A good DevOps implementation does not rely on a single set of tools. The most effective DevOps are able to change their tech stack if another tool set is better suited for a need. Ideally, the entire team—from the developers and testers to the system admins and architects—will decide together which tools will be used.
It starts with the CI/CD pipeline.
To fully realize the speed advantages of DevOps, a Continuous Integration and Continuous Delivery/Deployment (CI/CD) pipeline is essential. The specific technology used may vary, but the objectives of a good CI/CD pipeline are always the same.
Increase efficiency. Reduce the time required to establish development environments.
Reduce cost. Eliminate the cost of unused environments.
Deploy code quicker. Get the code to the team sooner. Don’t bottleneck any stage of development.
Embrace iteration and information sharing. Show accomplishments early and often—allowing the team to provide feedback and adjust the product as it’s being built.
At first blush, this sounds like any other development pipeline, but the key word here is continuous. In a CI/CD pipeline, a segment of code is written and then tested. However, rather than waiting for test results, developers continue to write the next segment. If a previously written section of code fails a test, it goes back to development. If it passes, it goes straight to delivery or deployment. There is no downtime for any step in the process. Code is continuously being written, tested, rewritten, or deployed.
Most robust CI/CD pipelines make extensive use of automation for testing and delivery. With proper environments set up, developers are able to automatically test code as soon as it’s written. Then, they can see within minutes if it passes. The faster failures are identified, the faster development can continue. If code passes, it can automatically be delivered for deployment or User Acceptance Testing (UAT).
Automation isn’t all about speed. Teams can introduce more quality into the development life cycle by automating repetitive, mundane tasks. This reduces the risk of human error, particularly if those tasks involve multiple steps. It also makes for a happier development team that spends more time on product improvements and less time slogging through mind-numbing checklists.

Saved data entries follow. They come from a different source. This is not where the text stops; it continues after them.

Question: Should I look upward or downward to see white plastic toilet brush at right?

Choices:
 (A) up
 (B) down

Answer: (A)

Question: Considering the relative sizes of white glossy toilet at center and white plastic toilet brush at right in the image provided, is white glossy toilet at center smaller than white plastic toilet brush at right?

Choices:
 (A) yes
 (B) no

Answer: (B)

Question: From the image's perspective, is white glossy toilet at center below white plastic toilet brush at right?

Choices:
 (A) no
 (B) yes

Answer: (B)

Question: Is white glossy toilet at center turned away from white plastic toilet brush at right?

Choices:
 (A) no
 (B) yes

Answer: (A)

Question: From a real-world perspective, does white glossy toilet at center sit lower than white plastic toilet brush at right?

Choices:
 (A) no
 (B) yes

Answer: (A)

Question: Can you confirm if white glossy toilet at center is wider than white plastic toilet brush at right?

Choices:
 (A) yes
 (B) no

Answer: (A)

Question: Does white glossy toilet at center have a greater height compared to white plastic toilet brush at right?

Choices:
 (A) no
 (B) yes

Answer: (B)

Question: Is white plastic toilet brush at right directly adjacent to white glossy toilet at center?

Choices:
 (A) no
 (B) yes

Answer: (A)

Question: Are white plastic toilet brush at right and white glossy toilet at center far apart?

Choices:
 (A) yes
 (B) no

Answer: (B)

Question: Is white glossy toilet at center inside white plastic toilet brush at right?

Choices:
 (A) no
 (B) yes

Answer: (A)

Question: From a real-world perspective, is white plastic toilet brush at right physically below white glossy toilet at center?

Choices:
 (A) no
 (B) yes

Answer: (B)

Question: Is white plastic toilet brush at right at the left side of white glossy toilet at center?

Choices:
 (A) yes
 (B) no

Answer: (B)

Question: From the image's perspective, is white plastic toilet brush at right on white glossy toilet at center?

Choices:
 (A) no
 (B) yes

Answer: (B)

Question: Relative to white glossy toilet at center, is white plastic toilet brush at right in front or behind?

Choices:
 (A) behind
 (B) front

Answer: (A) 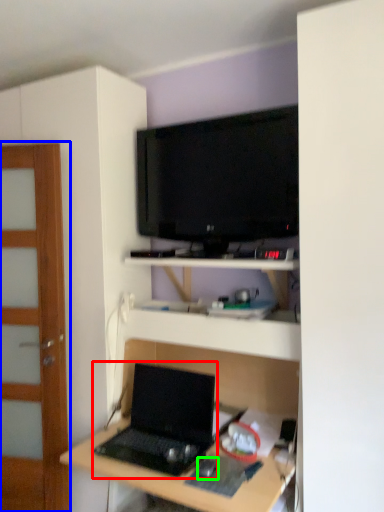 Question: Estimate the real-world distances between objects in this image. Which object is closer to laptop (highlighted by a red box), door (highlighted by a blue box) or mouse (highlighted by a green box)?

Choices:
 (A) door
 (B) mouse

Answer: (B)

This is where it all starts: Sprint 0...setting up the environment developers will use to build, test, and deliver code. Determining what kind of environments to use should be a team decision that is shaped by the requirements of the job. Traditionally, these environments existed on servers or Virtual Machines (VMs), and they still could. These days, options such as containers and serverless solutions are often more efficient and can be created in a fraction of the time.
Servers and VMs are time-tested and familiar, but they also take longer to spin-up and require more resources. Serverless solutions are the latest technology, but not many development teams are familiar with them.

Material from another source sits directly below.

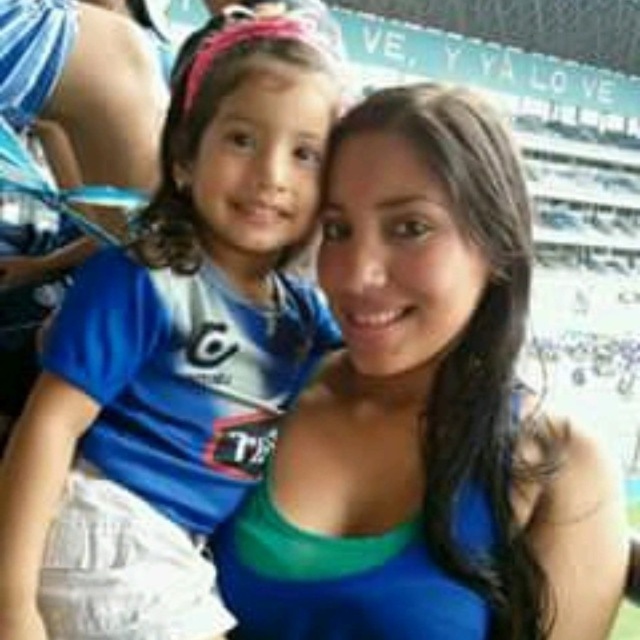 You are a photographer trying to capture a candid shot of the two people in the image. You want to focus on the person closer to the camera. Which point should you aim your camera at, point (385,461) or point (12,488)?

Point (385,461) is further to the camera than point (12,488), so you should aim your camera at point (385,461) to focus on the person closer to the camera.

You are a photographer at the soccer match and need to capture a clear shot of both the blue fabric dress at center and the blue jersey at left. Which one is closer to the camera?

The blue fabric dress at center is closer to the camera than the blue jersey at left.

Container solutions, such as Docker, are fast becoming a popular environment choice and have proven to work well for both long- and short-term projects. If using containers, you will need an orchestration engine such as Docker Swarm or Google Kubernetes to deploy and manage them.

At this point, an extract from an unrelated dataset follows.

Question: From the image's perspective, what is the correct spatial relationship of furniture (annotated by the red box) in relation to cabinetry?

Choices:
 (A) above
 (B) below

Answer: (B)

Orchestration engines are primarily used to automate when containers start and stop so teams can quickly scale out or scale down container clusters as needed.
Need to get cracking on new code? The holy grail of environment configuration is a turnkey approach that allows the team to automatically spin-up the necessary environments with a push of a single button. Establish a local dev environment that connects to the source repository, the build process, and so on. Simply, run the script.
Because testing is part of the development phase in a CI/CD pipeline, the testing strategy will play a big part in how quickly work is completed. The cornerstone of any good DevOps testing strategy is automation. Manually testing code can take days or weeks. It’s also a process fraught with human error. Automating unit testing and static code analysis eliminates these bottlenecks.
Another important component of a test strategy is coverage. As with so much of DevOps, there are no hard-and-fast rules for how much test coverage is enough. Ultimately, it will depend on a combination of factors such as the time available, the risk tolerance of the organization, and the nature of the job itself. For example, a service application might benefit from high unit test coverage (e.g. 90%+); whereas a lightweight client application might not be justifiable for such high test coverage due to associated costs.
For larger organizations, binary repositories are a secure way to store the binaries used in the development process. This will allow a team to develop and deliver applications to production using versioning. If a new version has a bug, they can roll back to an earlier version in the repository.
Repositories also obviate the need to store binaries in source code. If binaries are allowed to be stored with source code, large sections of stored code will become cumbersome to work with and require an excessive amount of time to test.